Wednesday, July 2, 2014

Words and Usage


WAKING UP TO WORDS

This morning I was reading Fast Company, having cereal and coffee, and glancing from time to time to the mute television screen. Maybe it was just a morning for surprises. There on the screen advertising Buick automobiles was an elderly woman, a real old woman as opposed to the fiftiesh “elderly” people with dyed gray hair who appear on most commercials for senior living, etc. It was such a shock I was tempted to go out and buy a Buick (but I’m too partial to Nissan).

Anyway, the article I was reading brought to mind the changes in our language. The digital revolution has brought about a vocabulary revolution. Take a look at the terms a person such as John Kennedy (or Albert Einstein) wouldn’t have understood: website, internet, email, pixel, Twitter, app, infomercial, artificial intelligence—and that’s just a smattering I selected from the pages of Fast Company.
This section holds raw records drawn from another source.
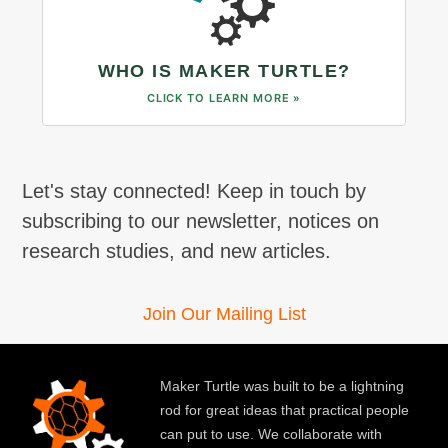
WHO IS MAKER TURTLE?
CLICK TO LEARN MORE »
Let's stay connected! Keep in touch by
subscribing to our newsletter, notices on
research studies, and new articles.
Join Our Mailing List
Maker Turtle was built to be a lightning
rod for great ideas that practical people
can put to use. We collaborate with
Actually, a sentence in the latest issue caught my attention. Jake Katz of the TV network Revolt was quoted saying, “And now people are looking at things that are trending, whether it’s on Twitter or elsewhere on social, and they just grab them and commoditize the shit out of them.”

 From Selfies to Commodify
The previous sentence is from a feature on selfies (another word entering our dictionary). The transforming of the word commodity to commoditize gives the concept greater flexibility, and I hadn’t seen it used in this way. The dictionary tells me the verb form is commodify (fies), and it offers a short cut for saying something that’s not easy to express verbally.

Katz also used the shortened social to carry the meaning of social media. Maybe that is common usage, but I wasn’t aware of it. The word trend is a ubiquitous noun, but here it stands out as a verb, and like commodify it simplifies communication.

PS

While I was scrolling my file of graphics, I came upon another photo of a cotton press, this one left to ruin.